### Word2Vec - Skip Gram Model

Skip Gram model is implemented using tensorflow in this notebook.

For more information on this model, refer to following:
1. <a href = "https://arxiv.org/pdf/1301.3781.pdf">Efficient Estimation of Word Representations in Vector Space</a>
2. <a href = "https://arxiv.org/pdf/1310.4546.pdf">Distributed Representations of Words and Phrases and their Compositionality</a>

#### 1. Input Data

In [1]:
sentences = ['king is a strong man',
             'queen is a wise woman',
             'boy is a young man',
             'girl is a young woman',
             'prince is a young king',
             'princess is a young queen',
             'man is strong',
             'woman is pretty',
             'prince is a boy will be king',
             'princess is a girl will be queen'
            ]

#### 2. Getting rid of stopwords

In [2]:
def remove_stopwords(sentences):
    stopwords = {"is", "a", "will", "be"}
    
    transformed_sentences = []
    for idx, sentence in enumerate(sentences):
        result = list()
        for word in sentence.split(" "):
            if word in stopwords:
                continue
            result.append(word)
        transformed_sentences.append(" ".join(result))
    return transformed_sentences

In [3]:
sentences = remove_stopwords(sentences)

#### 3. Creating Vocabulary

In [4]:
vocabulary = set()
for sentence in sentences:
    for word in sentence.split(" "):
        vocabulary.add(word)

print("Size of the vocabulary: {}".format(len(vocabulary)))
print("Vocabulary: {}".format(vocabulary))

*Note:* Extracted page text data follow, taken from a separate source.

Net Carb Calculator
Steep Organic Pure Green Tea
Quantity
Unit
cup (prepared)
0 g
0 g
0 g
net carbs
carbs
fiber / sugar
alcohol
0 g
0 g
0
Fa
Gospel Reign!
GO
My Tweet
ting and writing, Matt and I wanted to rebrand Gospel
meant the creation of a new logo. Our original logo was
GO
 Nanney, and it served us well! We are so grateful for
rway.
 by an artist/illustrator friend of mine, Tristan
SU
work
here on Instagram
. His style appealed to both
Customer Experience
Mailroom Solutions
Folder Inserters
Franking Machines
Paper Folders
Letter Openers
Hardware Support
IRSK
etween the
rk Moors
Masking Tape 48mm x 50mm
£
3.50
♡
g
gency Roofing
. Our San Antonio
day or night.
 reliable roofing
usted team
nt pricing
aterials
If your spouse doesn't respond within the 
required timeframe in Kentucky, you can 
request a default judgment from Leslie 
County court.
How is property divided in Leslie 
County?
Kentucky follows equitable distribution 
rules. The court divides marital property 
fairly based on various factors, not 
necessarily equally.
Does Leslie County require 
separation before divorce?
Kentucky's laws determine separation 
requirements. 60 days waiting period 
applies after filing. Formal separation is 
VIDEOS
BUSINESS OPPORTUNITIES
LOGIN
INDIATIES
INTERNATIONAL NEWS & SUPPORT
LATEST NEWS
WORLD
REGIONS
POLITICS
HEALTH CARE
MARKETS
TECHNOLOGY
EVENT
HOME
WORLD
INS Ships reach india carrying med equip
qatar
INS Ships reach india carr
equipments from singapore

Size of the vocabulary: 12
Vocabulary: {'king', 'boy', 'man', 'queen', 'young', 'girl', 'princess', 'pretty', 'strong', 'prince', 'woman', 'wise'}


#### 4. Data Preparation

In [5]:
wordPos = dict()
for idx, word in enumerate(vocabulary):
    wordPos[word] = idx

sentences = [sentence.split(" ") for sentence in sentences]

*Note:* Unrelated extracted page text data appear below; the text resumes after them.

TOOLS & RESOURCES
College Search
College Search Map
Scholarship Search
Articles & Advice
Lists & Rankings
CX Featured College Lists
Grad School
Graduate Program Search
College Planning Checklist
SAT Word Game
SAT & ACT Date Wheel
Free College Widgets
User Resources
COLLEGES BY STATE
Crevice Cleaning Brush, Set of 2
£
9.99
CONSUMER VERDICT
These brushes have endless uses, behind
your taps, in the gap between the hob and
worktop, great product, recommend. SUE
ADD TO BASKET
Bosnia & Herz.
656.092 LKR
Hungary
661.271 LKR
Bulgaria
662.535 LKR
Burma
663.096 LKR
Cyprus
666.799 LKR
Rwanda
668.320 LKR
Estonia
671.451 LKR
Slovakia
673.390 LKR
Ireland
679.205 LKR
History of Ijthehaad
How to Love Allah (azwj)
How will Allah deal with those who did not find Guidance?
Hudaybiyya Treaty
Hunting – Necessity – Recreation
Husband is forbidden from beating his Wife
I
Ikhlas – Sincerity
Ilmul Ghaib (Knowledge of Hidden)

m = 2     # Window Size for the context words
data = []
for sentence in sentences:
    for i, word in enumerate(sentence):
        for context in sentence[max(i-m, 0): min(i+m, len(sentence))+1]:
            if context != word:
                data.append([word, context])

In [6]:
import pandas as pd

data = pd.DataFrame(data, columns = ["Word", "Context"])
print(data.head())

     Word Context
0    king  strong
1    king     man
2  strong    king
3  strong     man
4     man    king


In [7]:
print(data.shape)

(52, 2)


In [8]:
wordPos

{'king': 0,
 'boy': 1,
 'man': 2,
 'queen': 3,
 'young': 4,
 'girl': 5,
 'princess': 6,
 'pretty': 7,
 'strong': 8,
 'prince': 9,
 'woman': 10,
 'wise': 11}

#### 5. Defining model using tensorflow

In [11]:
import tensorflow as tf
import numpy as np

In [12]:
one_hot_size = len(vocabulary)

def to_one_hot_vector(pos):
    one_hot_vector = np.zeros(one_hot_size)
    one_hot_vector[pos] = 1
    
    return one_hot_vector

In [23]:
X = []
y = []

for xi, yi in data.values:
    X.append(to_one_hot_vector(wordPos[xi]))
    y.append(to_one_hot_vector(wordPos[yi]))
    
X = np.array(X)
y = np.array(y)

print(X.shape)
print(y.shape)

(52, 12)
(52, 12)


In [26]:
X_input = tf.placeholder(tf.float32, shape = (None, vocab_size))
y_input = tf.placeholder(tf.float32, shape = (None, one_hot_size))

word2vec_dimension = 2

w1 = tf.Variable(tf.random_normal([one_hot_size, word2vec_dimension]))
b1 = tf.Variable(tf.random_normal([1]))
hidden_layer = tf.add(tf.matmul(X_input, w1), b1)

w2 = tf.Variable(tf.random_normal([word2vec_dimension, one_hot_size]))
b2 = tf.Variable(tf.random_normal([1]))
pred = tf.nn.softmax(tf.add(tf.matmul(hidden_layer, w2), b2))

loss = tf.reduce_mean(- tf.reduce_sum(y_input * tf.log(pred), axis = 1))

train = tf.train.GradientDescentOptimizer(0.05).minimize(loss)

In [32]:
sess = tf.Session()
init = tf.global_variables_initializer()
sess.run(init)

max_iter = 20000
for i in range(max_iter):
    sess.run(train, feed_dict = {X_input: X, y_input: y})
    
    if i%5000 == 0 or i == max_iter-1:
        print("Loss at {} iteration is: {}".format(i, sess.run(loss, feed_dict = {X_input: X, y_input: y})))

Loss at 0 iteration is: 3.6373674869537354
Loss at 5000 iteration is: 1.7648868560791016
Loss at 10000 iteration is: 1.700859785079956
Loss at 15000 iteration is: 1.678276538848877
Loss at 19999 iteration is: 1.666369915008545